26/09/2025
Per la serie “strane traiettorie”…
Da icona dell’imprenditoria femminile a “povera vittima del cuore spezzato”: il passo è breve… e pure molto pericoloso.
Perché se la libertà femminile diventa una maschera da indossare solo sul palco, ma poi nella vita reale si ripropone lo stereotipo della donna che vale solo se c’è “un lui” accanto… allora non stiamo parlando di empowerment, ma di regressione.
E alle ragazze che guardano dico: attenzione, non fatevi infinocchiare.
La vera libertà non si improvvisa, e soprattutto non dipende mai da chi decide di amarvi o meno.

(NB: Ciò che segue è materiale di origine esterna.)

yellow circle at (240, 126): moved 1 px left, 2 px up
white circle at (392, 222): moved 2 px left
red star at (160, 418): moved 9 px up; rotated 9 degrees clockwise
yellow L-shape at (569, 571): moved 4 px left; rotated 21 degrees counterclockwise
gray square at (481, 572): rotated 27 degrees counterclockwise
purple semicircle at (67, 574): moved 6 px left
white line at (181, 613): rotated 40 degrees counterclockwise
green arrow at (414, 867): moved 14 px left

Ecco perché il caso Ferragni è emblematico di come un brand personale possa oscillare pericolosamente tra modelli emancipativi e ricadute in stereotipi regressivi.
Solo pochi anni fa veniva celebrata come icona di imprenditoria femminile di successo, capace di sdoganare un percorso imprenditoriale autonomo e indipendente. Emblematica, in questo senso, la sua presenza a Sanremo con il messaggio scritto sullo scialle: “Pensati libera”.

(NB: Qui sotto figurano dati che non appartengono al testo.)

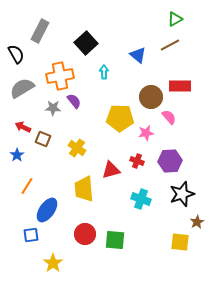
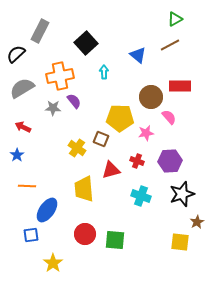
black semicircle: rotated 102 degrees counterclockwise
brown square: moved 58 px right
orange line: rotated 60 degrees clockwise
cyan cross: moved 3 px up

Oggi, invece, assistiamo a un ribaltamento narrativo: la centralità della figura femminile non sta più nella costruzione autonoma di sé, ma nella rappresentazione di una donna definita dal dolore per la perdita di un uomo, in perenne attesa di un “lui” che le restituisca identità e valore.
È un passaggio profondamente rischioso perché ricalca, e in qualche modo amplifica, lo stereotipo più pervasivo e pericoloso ossia la donna considerata come essere incompleto, fragile, privo di senso senza un legame affettivo maschile a convalidarne l’esistenza.

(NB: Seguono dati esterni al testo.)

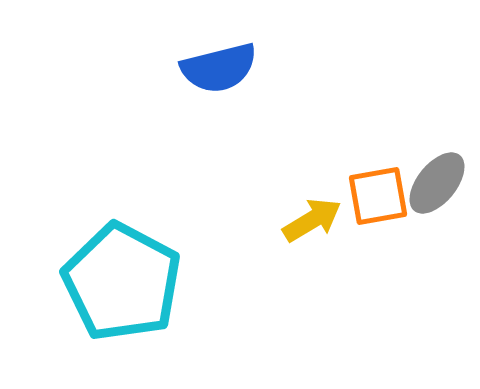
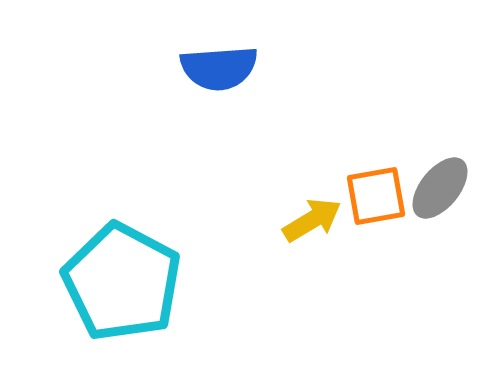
blue semicircle: rotated 10 degrees clockwise
gray ellipse: moved 3 px right, 5 px down
orange square: moved 2 px left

Un messaggio che richiama dinamiche adolescenziali, fatto di drammi amorosi e dipendenze affettive, ma che se veicolato da una figura con milioni di follower – tra cui moltissime ragazze giovani – diventa potenzialmente tossico.
Invece di spingere verso l’autonomia, rischia di normalizzare la dipendenza emotiva e la vulnerabilità come destino inevitabile.
Non va dimenticato, inoltre, che il tutto si innesta su una cornice contraddittoria…eh già perché la “maschera della vittima” stride pesantemente con la vicenda giudiziaria legata al “caso Panettoni”, che restituisce un’immagine di potere e responsabilità imprenditoriale tutt’altro che ingenua.
Il risultato è un brand che, più che innovare, sembra giocare con cliché vecchi e pericolosi, oscillando tra la paladina della libertà e la figura femminile sottomessa al mito dell’amore perduto.
il rischio è evidente ossia promuovere come modello identificativo una narrazione che depotenzia la donna e la riconsegna a un copione di subalternità mascherata da autenticità emotiva.
Ragazze, non cascateci: questa non è emancipazione, è il solito vecchio copione travestito da novità. È ora di finirla di promuovere modelli femminili che ci vogliono sempre fragili, dipendenti e in attesa di un uomo per sentirci complete. La vera libertà è un’altra storia: scrivetela voi, non lasciate che ve la impacchettino così.